Com a aprovação pelo Senado de prorrogação do prazo para o fechamento dos lixões a céu aberto, foi dado mais um passo para desacreditar a Lei 12.305 que instituiu a Política Nacional de Resíduos Sólidos e tem como um de seus pontos essenciais aquela medida. A falta de empenho de todos os que têm uma parcela de responsabilidade na observância dos prazos fixados por essa lei, em especial dos prefeitos, vem de longe - ela foi sancionada em 2010 - e é um duro golpe na defesa do meio ambiente, da qual é peça fundamental.

A proposta, de autoria do senador Fernando Bezerra (PSB-CE) - que vai agora para a Câmara, onde sua aprovação é dada como certa por causa da pressão dos prefeitos, à qual os parlamentares são sabidamente sensíveis -, estabelece novos e diferenciados prazos para o fim dos lixões, que já deveria ter ocorrido em agosto do ano passado. Para as capitais e os municípios que integram regiões metropolitanas, o prazo termina em 31 de julho de 2018; os municípios de fronteira e de população acima de 100 mil habitantes terão um ano a mais; para os que têm entre 50 mil e 100 mil habitantes, a data-limite é 31 de julho de 2020; e para os que têm menos de 50 mil habitantes o prazo é 31 de julho de 2021.

Segundo Bezerra, esses prazos generosos se justificam pelas dificuldades dos municípios para cumprir a lei. Argumenta que o fechamento de um lixão depende de outras obras, entre as quais a construção de aterros sanitários, de áreas de transbordo e o tratamento de resíduos de construção civil. Na mesma linha, a relatora da matéria, senadora Vanessa Grazziotin (PC do B-AM), afirma que a lei “não foi realista ao prever um prazo exíguo para que os municípios, especialmente os menores e mais carentes, assumissem a responsabilidade por essa tarefa complexa e dispendiosa”.

Os fatos contrariam esses argumentos. A começar pelos quatro anos que os municípios tiveram para acabar com os lixões, prazo suficiente para vencer os obstáculos, que eram de perfeito conhecimento dos que o fixaram. Isso deixa evidente a falta de empenho dos prefeitos, que não colocaram o problema dos lixões entre as suas prioridades, embora tivessem a obrigação de fazê-lo pela boa e simples razão de se tratar de uma obrigação legal.

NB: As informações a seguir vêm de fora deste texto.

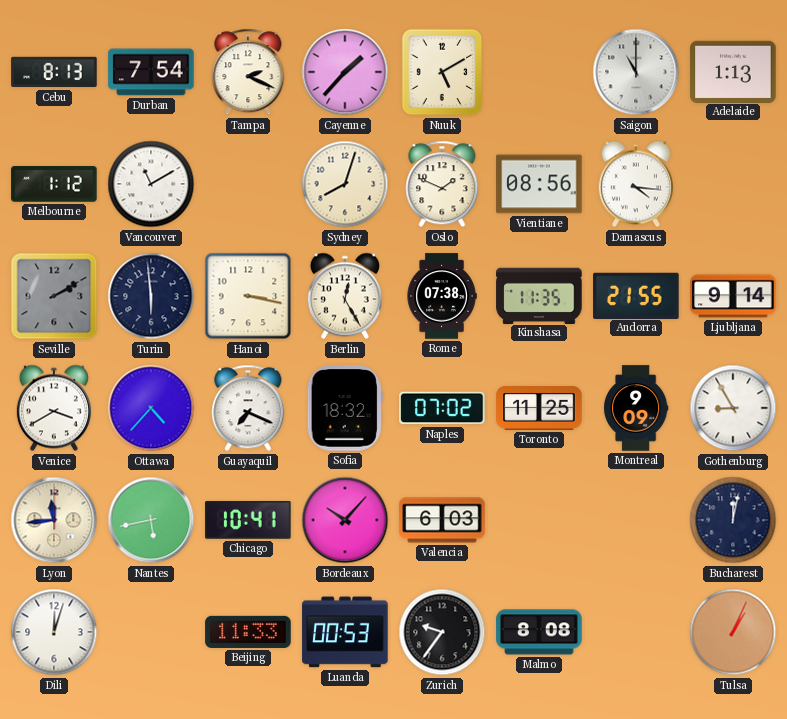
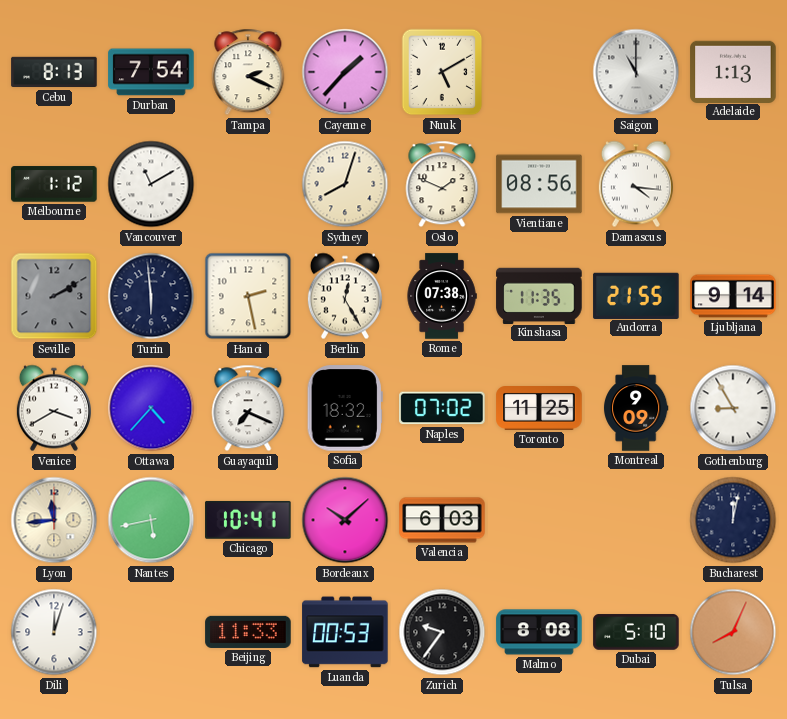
Hanoi: 3:17 -> 2:28
Bordeaux: 10:07 -> 10:08
Dubai: none -> 5:10
Tulsa: 1:04 -> 8:04
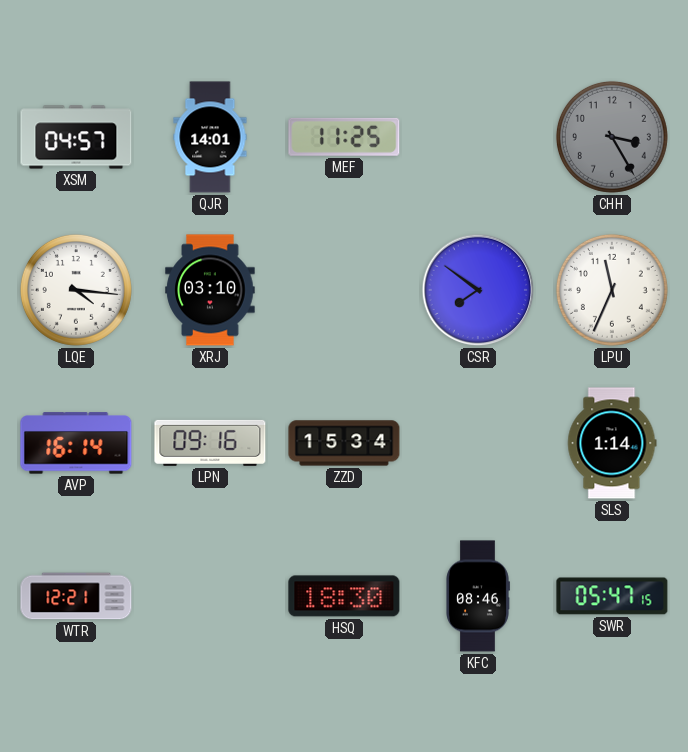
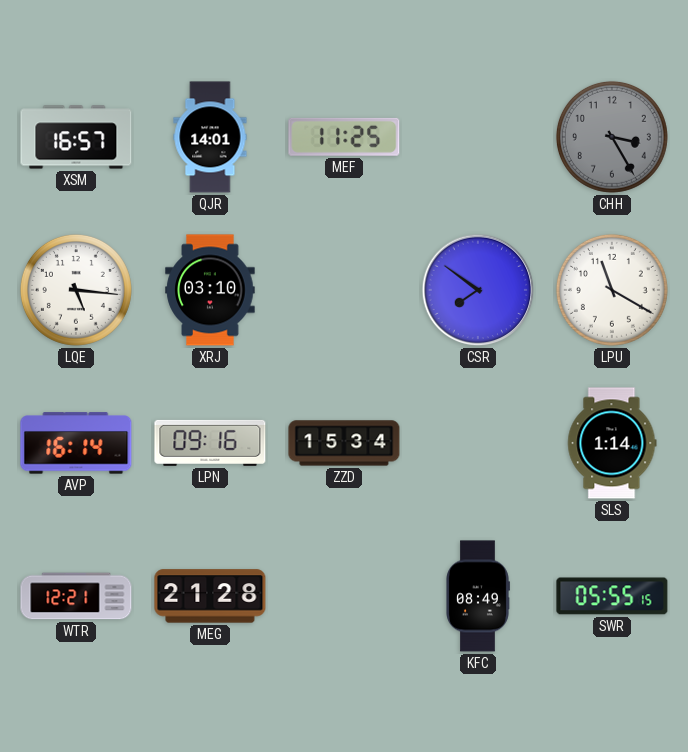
XSM: 04:57 -> 16:57
LQE: 4:16 -> 5:16
LPU: 11:34 -> 11:20
MEG: none -> 21:28
HSQ: 18:30 -> none
KFC: 08:46 -> 08:49
SWR: 05:47 -> 05:55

Embora a relatora os tenha apresentado para justificar o adiamento, os dados colhidos pela Confederação Nacional dos Municípios (CNM) mostram mesmo é o descaso dos municípios. No começo de 2014, a CNM revelou que pouco mais de 9% das cidades tinham concluído a primeira fase dos processo de eliminação dos lixões, com a elaboração do Plano de Gestão Integrada de Resíduos Sólidos (Pgirs). Meses depois, quando venceu em agosto o prazo para o fim dos lixões, a CNM afirmou ter constatado que mais de mil das 2.400 cidades consultadas ainda não dispunham de um Pgirs, indispensável para conseguir verba federal para a obra.

Não é difícil saber por que a grande maioria dos prefeitos agiu assim. Há obras - e também serviços - que, apesar de muito importantes para a população, são desdenhadas por eles, porque não aparecem, não são vistosas e, por isso, não rendem votos. Não lhes interessa cuidar de saneamento e lixões, que não combinam com inaugurações e foguetório. O mesmo se pode dizer de investimento em serviço de fiscalização, embora seja por causa das deficiências desse serviço em todo o País que grande número de leis de boa qualidade vira letra morta. Contratação de fiscais não rende festa.

Os prefeitos, com poucas exceções, agiram assim, apesar das penas previstas pela lei da Política Nacional de Resíduos Sólidos, porque sabem ter as costas quentes com os parlamentares, sempre prontos a livrá-los de obrigações ou a empurrá-las para a frente. A proposta de Bezerra contou com o apoio dos mais diversos partidos, da situação e da oposição, espetáculo que deve se repetir na Câmara.

Quem perde com isso é a população. É ela quem sofre as consequências da degradação do meio ambiente provocada pelos lixões.